Guest blogger, Robert Bruce, went on an apposite walk on Sunday.
“Yesterday, in need of exercise on a bright Spring day, I walked down to the Italian Gardens at the north side of Kensington Gardens. I made sure that I was socially distancing all the way. Though this was relatively easy. Not many people about.
I went to that part of the gardens to go and see an important person in these difficult and dangerous times. I went to see Jenner.
He was, as you probably remember, the man who discovered how immunisation worked and opened up the possibilities and astonishing benefits of vaccines. And, yesterday as you can see, he was an exemplar of social distancing.
I had hoped he might provide some advice, or pointers, as to where we are with the coronavirus. Sadly he remained statue like in his silence. But if you look closely he appears to have a rolled up document under his arm. Could this be his considered opinions and advice on what we should do next? His latest work? Maybe a report detailing strategies and actions to bring these infections to an end? I hope so.”

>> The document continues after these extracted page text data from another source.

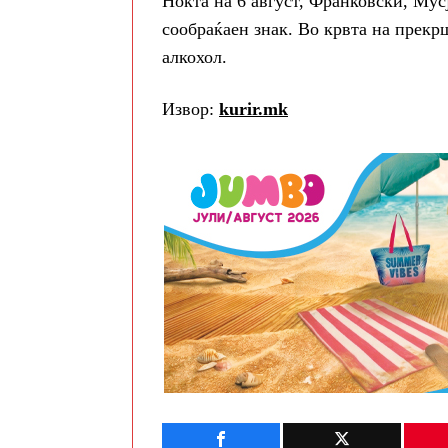
Ноќта на 6 август, Франковски, Мус
сообраќаен знак. Во крвта на прекр
алкохол.
Извор:
kurir.mk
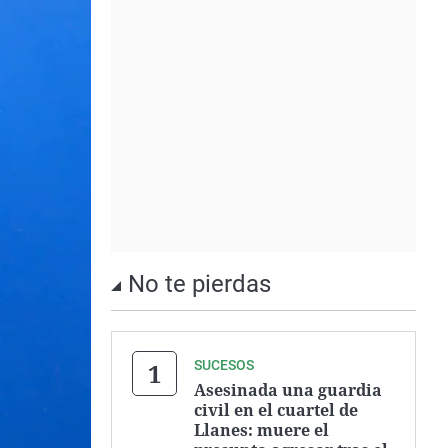
No te pierdas
SUCESOS
Asesinada una guardia
civil en el cuartel de
Llanes: muere el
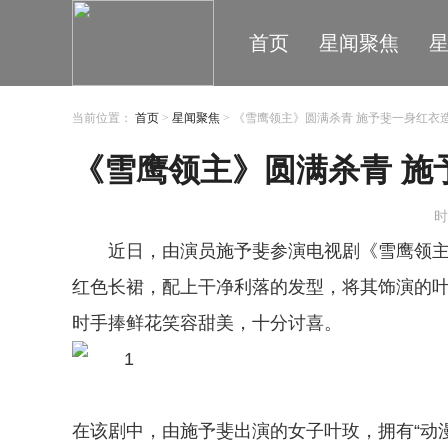
首页
星闻聚焦
当前位置：
首页
>
星闻聚焦
> 《雪鹰领主》圆满杀青 施予斐一身红衣
《雪鹰领主》圆满杀青 施
时
近日，由演员施予斐参演电视剧《雪鹰领
红色长裙，配上干净利落的发型，将其饰演的
时手捧鲜花笑容甜美，十分讨喜。
在该剧中，由施予斐出演的女子叶玫，拥有“动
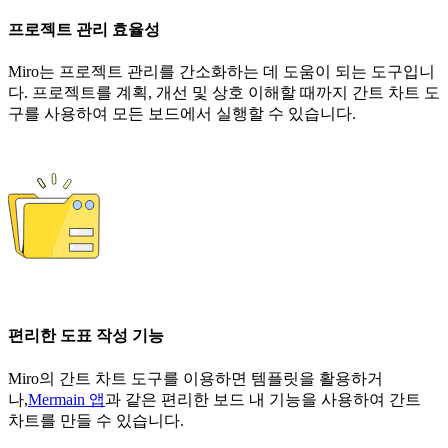
프로젝트 관리 효율성
Miro는 프로젝트 관리를 간소화하는 데 도움이 되는 도구입니
다. 프로젝트를 계획, 개선 및 상호 이해할 때까지 간트 차트 도
구를 사용하여 모든 보드에서 실행할 수 있습니다.
편리한 도표 작성 기능
Miro의 간트 차트 도구를 이용하면 템플릿을 활용하거
나,
Mermain 앱
과 같은 편리한 보드 내 기능을 사용하여 간트
차트를 만들 수 있습니다.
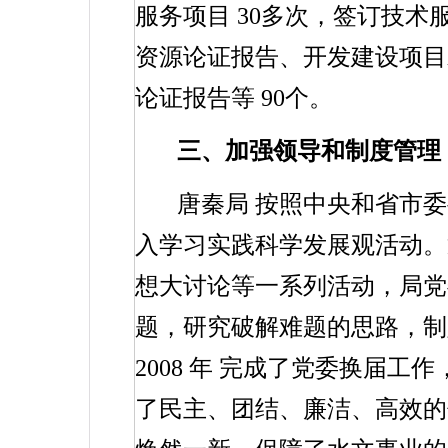
服务项目
30
多次，签订技术
资源论证报告、开发建设项目
论证报告等
90
个。
三、加强领导和制度管理
唐秦局
按照中央和省市委
入学习实践科学发展观活动。
想大讨论等一系列活动，局党
题，研究破解难题的思路，制
2008
年
完成了党委换届工作
了民主、团结、廉洁、高效的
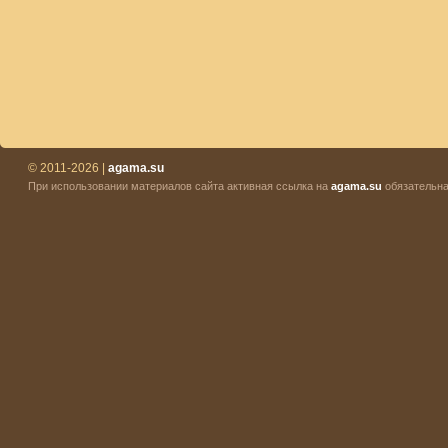
© 2011-2026 |
agama.su
При использовании материалов сайта активная ссылка на
agama.su
обязательна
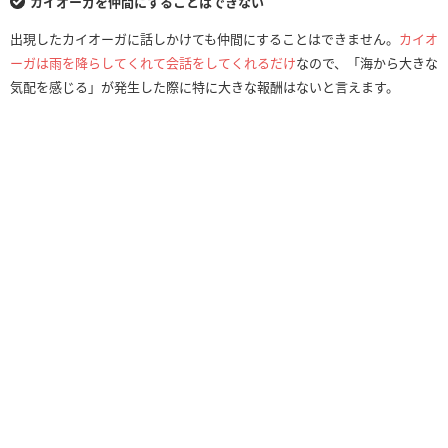
カイオーガを仲間にすることはできない
出現したカイオーガに話しかけても仲間にすることはできません。
カイオ
ーガは雨を降らしてくれて会話をしてくれるだけ
なので、「海から大きな
気配を感じる」が発生した際に特に大きな報酬はないと言えます。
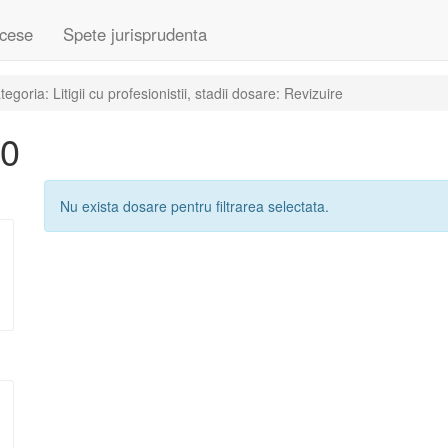
cese
Spete jurisprudenta
oria: Litigii cu profesionistii, stadii dosare: Revizuire
10
Nu exista dosare pentru filtrarea selectata.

What he is holding in his hand looks very like a very early example of loo roll. I think we can hold him responsible for encouraging the global hoarding that is going on in the face of the pandemic.
Dr Edward Jenner’s statue by Calder Marshall was to be unveiled by Prince Albert in Trafalgar Square but it appears he was not in the end able to do so and the statue stood in Trafalgar Square for only a few years before it was removed to Kensington Gardens after Albert’s death. Punch produced the following:
“England, ingratitude still blots
The escutcheon of the brave and free;
I saved you many million spots,
And now you grudge one spot to me.”
It was replaced by statues of Nelson, Napier and Havelock but Jenner is commemorated elsewhere round the world by various memorials in England, by the names of villages in Pennsylvania, a statue in the Tokyo National Museum and in the memorial east window of St Mary’s Church, Berkeley, Gloucestershire where he lived and practised as a doctor. Next door is Berkeley castle where the unfortunate King Edward II met his untimely end in 1327.